Vulnerabilities galore
May was a month of flaw revelations, with vulnerabilities being disclosed
in the products of no fewer than nine security vendors.
May was a month of flaw revelations, with vulnerabilities being disclosed
in the products of no fewer than nine security vendors.
At the start of the month details were revealed of a vulnerability
affecting Alwil, Avira and Panda products. The flaw involved an error in
the handling of the .zoo archive format, and could have been exploited to
cause an infinite loop, resulting in extreme CPU utilization or even denial
of service. Avira's Antivir product also suffered three further potentially
exploitable vulnerabilities. These involved errors when processing LZH
files, TAR files and UPX-compressed files.
Also in early May, Trend Micro released details of two buffer-overflow
issues, which were thought to be exploitable only from the local system.
More buffer overflows were reported in McAfee and CA products. In a wide
range of McAfee products, a buffer overflow error in the Subscription
Manager ActiveX control meant that it was possible for code to be executed
from malicious websites, resulting in system compromise and remote access.
A number of CA's anti-virus and anti-spyware products were affected by two
buffer overflows. The vulnerabilities, which could only have been exploited
from the local system, could have allowed escalated privileges.
A flaw revealed in the ActiveX control of some of Symantec's Norton
products could also have been exploited by malicious websites to bypass
security measures and allow remote access. It proved to be a tricky month
all round for Symantec, with a false positive in its Norton Anti-virus
product range rendering thousands of Chinese computers unusable after it
flagged both netapi32.dll and lsasrv.dll as the Haxdoor backdoor trojan on
certain Simplified Chinese language versions of Windows XP SP2. A number of
enterprise customers are seeking compensation for losses incurred as a
result of the disruption.
Back to the month's vulnerabilities: a flaw was revealed by FrSIRT in open
source security software ClamAV. The flaw, which resides in the OLE2
parser, is potentially exploitable to cause denial of service. At the time
of writing no official patch is available.
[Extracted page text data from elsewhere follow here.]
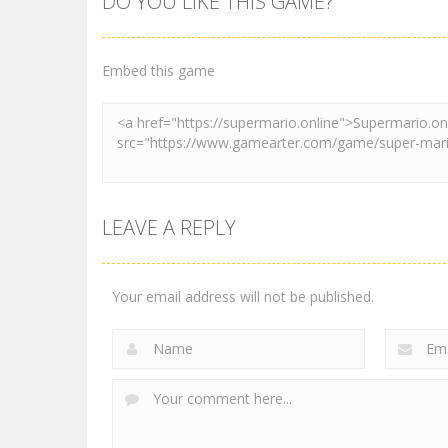
DO YOU LIKE THIS GAME?
Pink Rush
Other
Speedrun
Super Mario &
Platformer
Sonic FNF Dance
Embed this game
4.1K
3.89K
LEAVE A REPLY
Your email address will not be published.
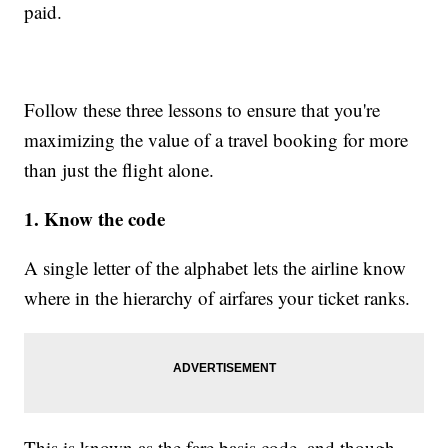
paid.
Follow these three lessons to ensure that you're
maximizing the value of a travel booking for more
than just the flight alone.
1. Know the code
A single letter of the alphabet lets the airline know
where in the hierarchy of airfares your ticket ranks.
This is known as the fare basis code, and though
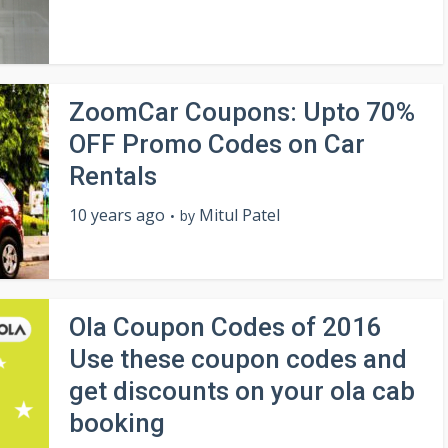
ZoomCar Coupons: Upto 70%
OFF Promo Codes on Car
Rentals
10 years ago
Mitul Patel
by
Ola Coupon Codes of 2016
Use these coupon codes and
get discounts on your ola cab
booking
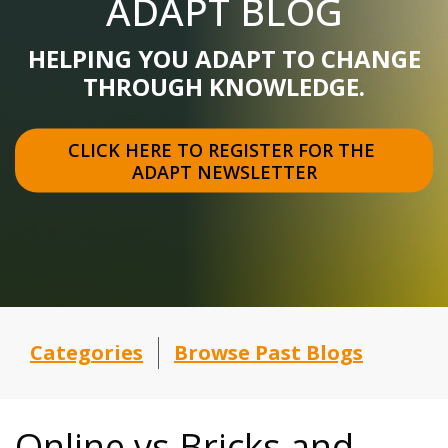
ADAPT BLOG
HELPING YOU ADAPT TO CHANGE
THROUGH KNOWLEDGE.
CLICK HERE TO REGISTER FOR THE 
ADAPT NEWSLETTER
Categories
Browse Past Blogs
Online vs Bricks and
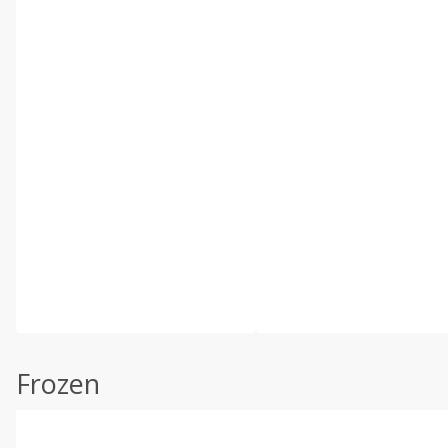
Frozen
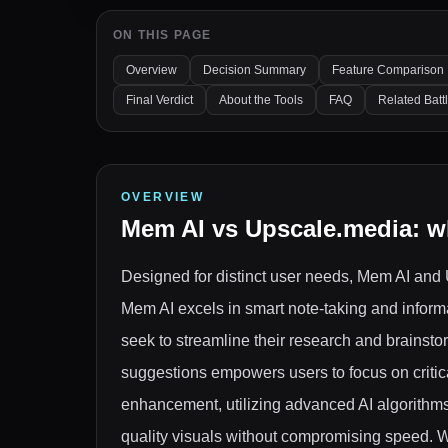
ON THIS PAGE
Overview
Decision Summary
Feature Comparison
Final Verdict
About the Tools
FAQ
Related Batt
OVERVIEW
Mem AI
vs
Upscale.media
: w
Designed for distinct user needs, Mem AI and 
Mem AI excels in smart note-taking and inform
seek to streamline their research and brainsto
suggestions empowers users to focus on critical
enhancement, utilizing advanced AI algorithms
quality visuals without compromising speed. Wh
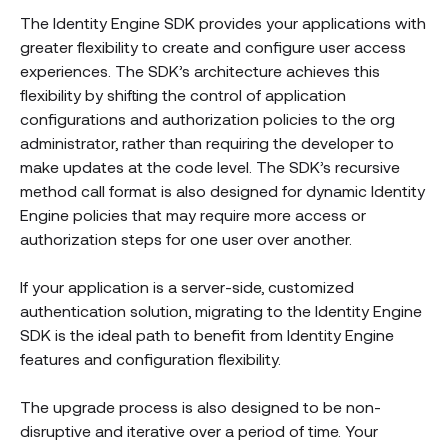
The Identity Engine SDK provides your applications with
greater flexibility to create and configure user access
experiences. The SDK’s architecture achieves this
flexibility by shifting the control of application
configurations and authorization policies to the org
administrator, rather than requiring the developer to
make updates at the code level. The SDK’s recursive
method call format is also designed for dynamic Identity
Engine policies that may require more access or
authorization steps for one user over another.
If your application is a server-side, customized
authentication solution, migrating to the Identity Engine
SDK is the ideal path to benefit from Identity Engine
features and configuration flexibility.
The upgrade process is also designed to be non-
disruptive and iterative over a period of time. Your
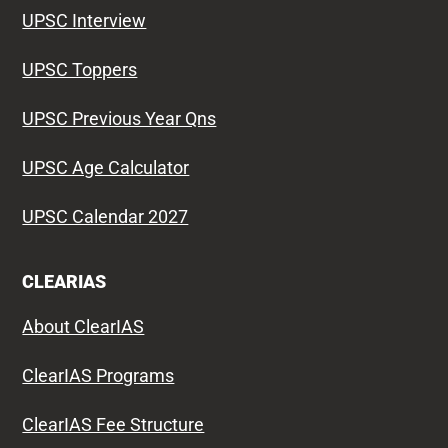
UPSC Interview
UPSC Toppers
UPSC Previous Year Qns
UPSC Age Calculator
UPSC Calendar 2027
CLEARIAS
About ClearIAS
ClearIAS Programs
ClearIAS Fee Structure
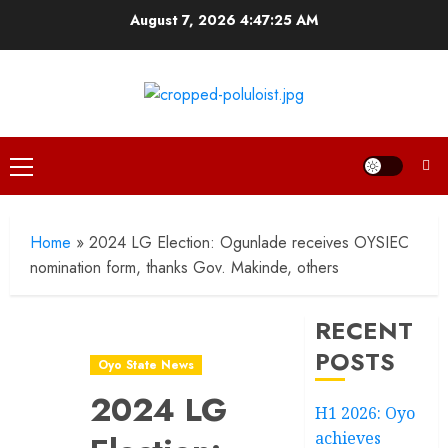
Skip
August 7, 2026
4:47:26 AM
to
content
Primary
Menu
Home
»
2024 LG Election: Ogunlade receives OYSIEC
nomination form, thanks Gov. Makinde, others
RECENT
POSTS
Oyo State News
2024 LG
H1 2026: Oyo
achieves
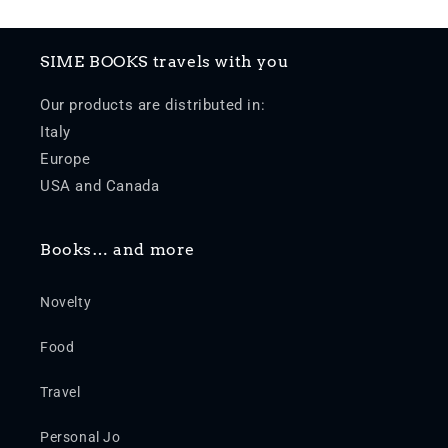
SIME BOOKS travels with you
Our products are distributed in:
Italy
Europe
USA and Canada
Books… and more
Novelty
Food
Travel
Personal Jo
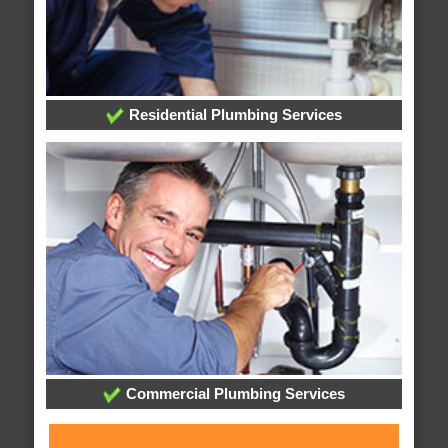
Residential Plumbing Services
Commercial Plumbing Services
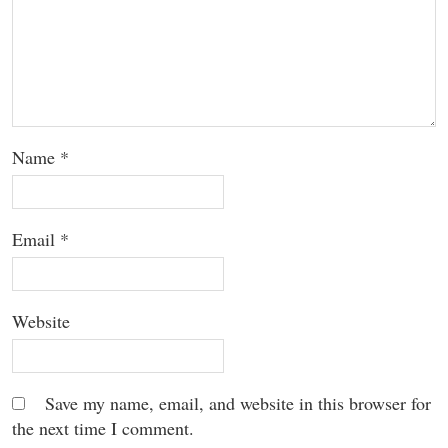
Name
*
Email
*
Website
Save my name, email, and website in this browser for
the next time I comment.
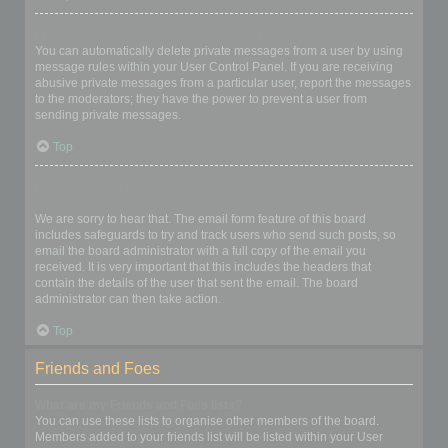
I keep getting unwanted private messages!
You can automatically delete private messages from a user by using
message rules within your User Control Panel. If you are receiving
abusive private messages from a particular user, report the messages
to the moderators; they have the power to prevent a user from
sending private messages.
Top
I have received a spamming or abusive email from someone on
this board!
We are sorry to hear that. The email form feature of this board
includes safeguards to try and track users who send such posts, so
email the board administrator with a full copy of the email you
received. It is very important that this includes the headers that
contain the details of the user that sent the email. The board
administrator can then take action.
Top
Friends and Foes
What are my Friends and Foes lists?
You can use these lists to organise other members of the board.
Members added to your friends list will be listed within your User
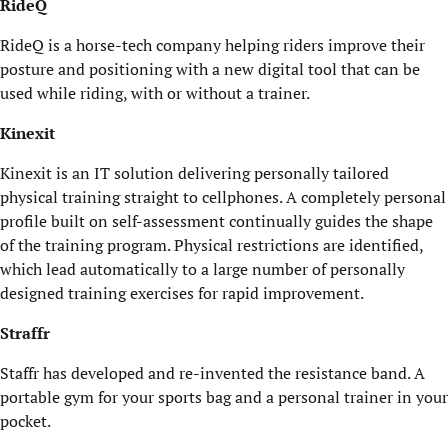
RideQ
RideQ is a horse-tech company helping riders improve their
posture and positioning with a new digital tool that can be
used while riding, with or without a trainer.
Kinexit
Kinexit is an IT solution delivering personally tailored
physical training straight to cellphones. A completely personal
profile built on self-assessment continually guides the shape
of the training program. Physical restrictions are identified,
which lead automatically to a large number of personally
designed training exercises for rapid improvement.
Straffr
Staffr has developed and re-invented the resistance band. A
portable gym for your sports bag and a personal trainer in your
pocket.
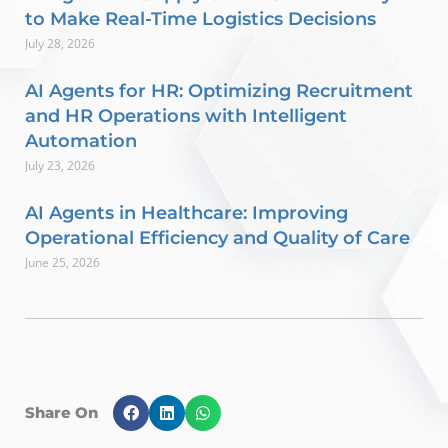
to Make Real-Time Logistics Decisions
July 28, 2026
AI Agents for HR: Optimizing Recruitment
and HR Operations with Intelligent
Automation
July 23, 2026
AI Agents in Healthcare: Improving
Operational Efficiency and Quality of Care
June 25, 2026
Share On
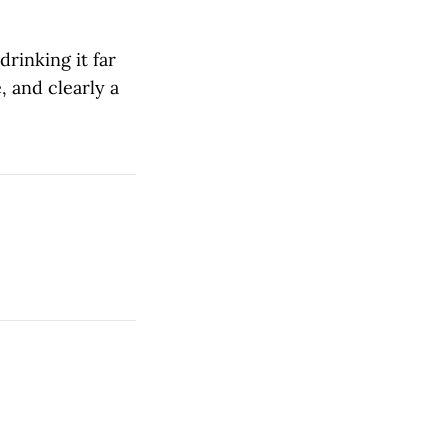
drinking it far
 and clearly a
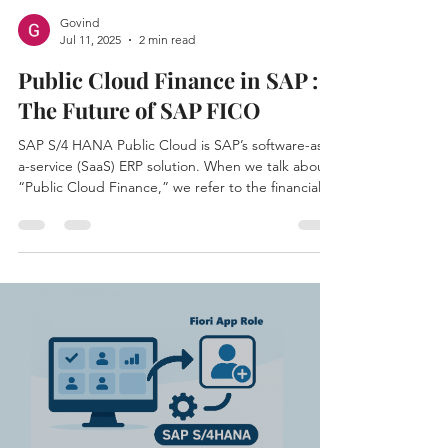
Govind
Jul 11, 2025
2 min read
Public Cloud Finance in SAP :
The Future of SAP FICO
SAP S/4 HANA Public Cloud is SAP’s software-as-
a-service (SaaS) ERP solution. When we talk about
“Public Cloud Finance,” we refer to the financial
management capabilities available in this cloud-
based ERP.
Finally, the end of the month saw news of vulnerabilities in Eset and
F-Secure products. Two stack-overflow vulnerabilities were disclosed in
Eset's NOD32 AntiVirus product, while F-Secure revealed a buffer overflow
relating to LHA archive handling in a number of its products.
With the exception of the ClamAV flaw, patches for all vulnerabilities were
available prior to the announcements being made. As always, VB urges users
to ensure they are running the latest versions.